Четыре пары глаз уставились на хозяина отеля.
– Лавр, – повторил Грач. – Он живет в старом маяке.
– Четыре года назад Лавр угодил в тюрьму. Обычная история: влюбился в девушку, она ему отказала, тогда он выследил ее на пляже. Она занималась любовью с одноклассником Лавра. Лавр взял палку и напал на любовников. Девушку он убил, парня – покалечил. Потом был суд, и ему дали пять лет.
Грач вставил в рот потухшую трубку, пососал ее и вынул снова.
Анна прищурила глаза.
– Всего пять лет? Как такое может быть?
– Суд посчитал, что Лавр действовал в состоянии аффекта, – ответил Грач. И, усмехнувшись, добавил: – Даже наше правосудие бывает милосердным.

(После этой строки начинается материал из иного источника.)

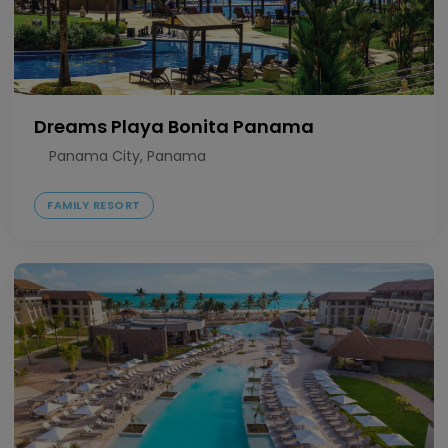
Dreams Playa Bonita Panama
Panama City, Panama
FAMILY RESORT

Егор сдвинул брови, подсчитывая.
– Пять лет, – сухо проговорил он. – И было это четыре года назад. Почему он на свободе?
Рувим Иосифович отвел взгляд и хмуро ответил:
– Несколько месяцев назад Лавр сбежал. Он вернулся сюда и поселился в заброшенном маяке.
– Откуда вы знаете?
– Знаю. Лавр – мой сын.
Лица Анны, Егора и Насти вытянулись от изумления. Только Данил смотрел на Грача так, словно заранее знал все, что тот скажет.
– Лавр не в себе, – проговорил Грач усталым голосом. – Ему кажется, что он видит мертвых. Тех, чьи кости лежат под отелем.
– И мстит за них? – осипшим от изумления голосом спросила Анна.